Dave,
I think you tend to explain things backwards - not wrong, but rather mixing cause and effect. Let me try to straighten things out:
The rotor of a helicopter does not tilt exactly as the cyclic moves, in virtually any case, it moves a few degrees off, depending on a raft of factors. That is documented in many posts on this site. Most helos have a bunch of mixing of long and lat cyclic in an attempt to make the stick feel close to correct. It mostly works. We call that mixing "phase angle" adjustment, and we tell newbies it is for "gyroscopic precession." That fiction works, and most of us sleep at night as a result.
On top of that, we sometimes mix in some delta three, where the flap hinge is not aligned with the pitch horn, so as the blade flaps, it reduces (or increases) blade feathering pitch. Positive delta three makes the blade feather less. Delta three is put in so that the blade delivers less force to the head due to outside disturbences, such as gusts. It acts like automatic cyclic stability, so it is often used to smooth out rotor response to gusts (makes a more stable helicopter). It is also good at making a tail rotor withstand the speed differences between a hover and Vne, so lots of delta three is used on tail rotors.
The angle of delta three is simply the angle between the flap hinge and the blade pitch change horn, relative to the tangent to the rotational axis at the flap hinge location. For a horn that is in front of the flap hinge, if that horn were farther out in raduis from the flap hinge, the delta three would be positive, in that an up flap (caused by an increase in lift) would cause a reduction in blade pitch (and a reduction in the blade lift).

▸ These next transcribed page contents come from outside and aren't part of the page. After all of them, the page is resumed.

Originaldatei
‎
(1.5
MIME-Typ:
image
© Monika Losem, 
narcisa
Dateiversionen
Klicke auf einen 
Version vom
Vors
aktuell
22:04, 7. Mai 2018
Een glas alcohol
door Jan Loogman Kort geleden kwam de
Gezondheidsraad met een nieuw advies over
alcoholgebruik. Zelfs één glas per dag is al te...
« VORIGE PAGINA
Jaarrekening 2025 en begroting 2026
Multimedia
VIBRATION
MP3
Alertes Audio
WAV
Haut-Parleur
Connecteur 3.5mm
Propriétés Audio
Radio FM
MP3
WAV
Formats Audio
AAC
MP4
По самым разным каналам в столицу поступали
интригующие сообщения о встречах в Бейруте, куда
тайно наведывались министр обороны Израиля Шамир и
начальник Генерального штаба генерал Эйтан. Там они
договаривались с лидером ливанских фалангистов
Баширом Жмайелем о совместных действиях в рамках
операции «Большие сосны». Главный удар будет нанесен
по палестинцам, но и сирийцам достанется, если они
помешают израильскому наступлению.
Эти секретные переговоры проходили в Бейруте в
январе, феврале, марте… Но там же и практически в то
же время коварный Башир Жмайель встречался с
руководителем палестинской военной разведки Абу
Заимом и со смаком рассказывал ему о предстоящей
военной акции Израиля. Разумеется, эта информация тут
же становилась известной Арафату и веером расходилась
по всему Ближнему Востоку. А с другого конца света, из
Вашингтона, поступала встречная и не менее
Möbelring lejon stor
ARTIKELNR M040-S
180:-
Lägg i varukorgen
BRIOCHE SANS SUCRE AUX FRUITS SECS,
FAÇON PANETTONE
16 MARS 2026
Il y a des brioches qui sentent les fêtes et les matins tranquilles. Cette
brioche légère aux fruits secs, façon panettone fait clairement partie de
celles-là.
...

One real effect of delta three is to make the blade flap about a new axis that is not perpendicular to the radius. With delta three, the phase angle is screwed up, so we must adjust it exactly one degree per degree of delta three. Why? The blade actually rises earlier with positive delta three, so it needs less phase angle. The S-76 has 17 degrees of delta three (added for gust alleviation) so the mixing angle is 17 degrees less. This makes the cyclic feel correct, and that the nose goes down with forward stick.

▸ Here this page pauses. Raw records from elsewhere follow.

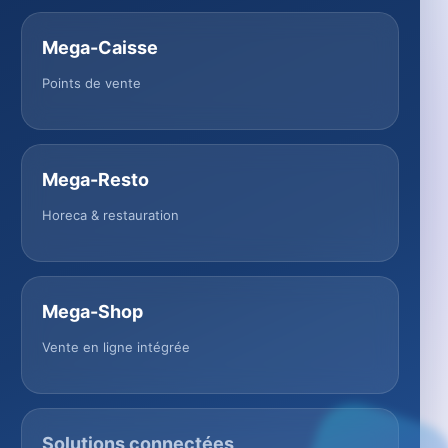
Mega-Caisse
Points de vente
Mega-Resto
Horeca & restauration
Mega-Shop
Vente en ligne intégrée
Solutions connectées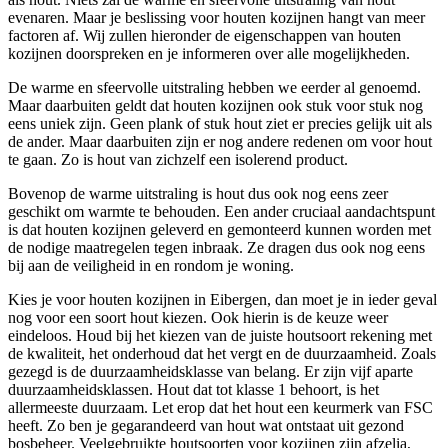
evenaren. Maar je beslissing voor houten kozijnen hangt van meer
factoren af. Wij zullen hieronder de eigenschappen van houten
kozijnen doorspreken en je informeren over alle mogelijkheden.
De warme en sfeervolle uitstraling hebben we eerder al genoemd.
Maar daarbuiten geldt dat houten kozijnen ook stuk voor stuk nog
eens uniek zijn. Geen plank of stuk hout ziet er precies gelijk uit als
de ander. Maar daarbuiten zijn er nog andere redenen om voor hout
te gaan. Zo is hout van zichzelf een isolerend product.
Bovenop de warme uitstraling is hout dus ook nog eens zeer
geschikt om warmte te behouden. Een ander cruciaal aandachtspunt
is dat houten kozijnen geleverd en gemonteerd kunnen worden met
de nodige maatregelen tegen inbraak. Ze dragen dus ook nog eens
bij aan de veiligheid in en rondom je woning.
Kies je voor houten kozijnen in Eibergen, dan moet je in ieder geval
nog voor een soort hout kiezen. Ook hierin is de keuze weer
eindeloos. Houd bij het kiezen van de juiste houtsoort rekening met
de kwaliteit, het onderhoud dat het vergt en de duurzaamheid. Zoals
gezegd is de duurzaamheidsklasse van belang. Er zijn vijf aparte
duurzaamheidsklassen. Hout dat tot klasse 1 behoort, is het
allermeeste duurzaam. Let erop dat het hout een keurmerk van FSC
heeft. Zo ben je gegarandeerd van hout wat ontstaat uit gezond
bosbeheer. Veelgebruikte houtsoorten voor kozijnen zijn afzelia,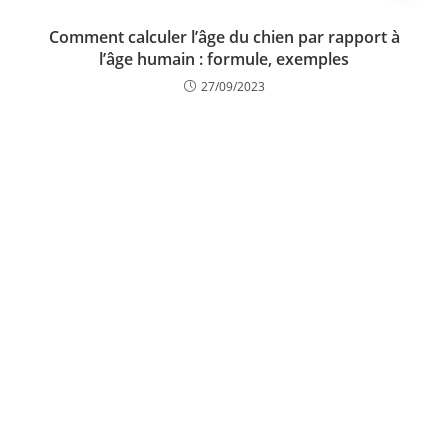
Comment calculer l’âge du chien par rapport à
l’âge humain : formule, exemples
27/09/2023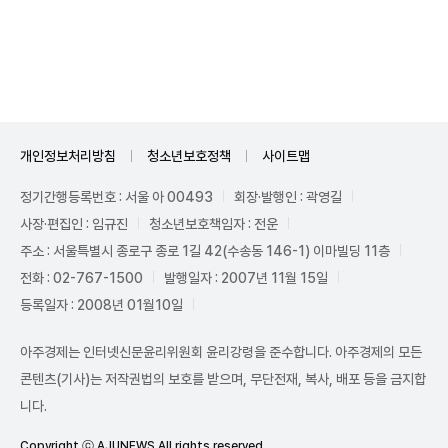
Unmute
개인정보처리방침
청소년보호정책
사이트맵
정기간행등록번호 : 서울 아 00493
회장·발행인 : 곽영길
사장·편집인 : 임규진
청소년보호책임자 : 전운
주소 : 서울특별시 종로구 종로 1길 42(수송동 146-1) 이마빌딩 11층
전화 : 02-767-1500
발행일자 : 2007년 11월 15일
등록일자 : 2008년 01월10일
아주경제는 인터넷신문윤리위원회 윤리강령을 준수합니다. 아주경제의 모든
콘텐츠(기사)는 저작권법의 보호를 받으며, 무단전재, 복사, 배포 등을 금지합
니다.
Copyright ⓒ AJUNEWS All rights reserved.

Lu used to think the geometry of the Robinson head made the cyclic behave differently, because he did not understand the delta three correction, I think he has changed since then, but he can tell you that.
Now for your conclusions, delta three does soften out cyclic so we need more cyclic range to get the same control. This is not all bad, but the head geometry must be designed with this in mind. Delta three softens out the aircraft's response to gusts, so it acts like a stability augmentation system, a powerful one.

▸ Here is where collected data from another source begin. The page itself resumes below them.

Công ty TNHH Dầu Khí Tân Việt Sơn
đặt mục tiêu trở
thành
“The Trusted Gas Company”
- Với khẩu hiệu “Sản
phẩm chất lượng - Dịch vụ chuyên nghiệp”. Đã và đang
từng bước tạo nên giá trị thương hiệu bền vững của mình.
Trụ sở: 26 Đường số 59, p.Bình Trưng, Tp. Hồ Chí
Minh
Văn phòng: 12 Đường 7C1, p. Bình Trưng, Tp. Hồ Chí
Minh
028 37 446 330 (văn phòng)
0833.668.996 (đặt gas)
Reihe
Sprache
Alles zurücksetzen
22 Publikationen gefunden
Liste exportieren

Delta three does make a change in gamma (phase angle0 and must be accounted for in the rotor design, or else the cyclic will feel funny, in that forward will produce some roll.
The cyclic plots you show are quite representative of common helos, but don't think that the rotor head is the only way that moments are produced. The lateral stick shift can be a product of the delta three (its angle is the reason why the first plot moves off to the right) but it also follows the lateral balance of the aircraft, which can be changes thru CG or through the horizontal tail. A left side tail will produce a strong download at speed, and require some right stick to balance (and vice-versa).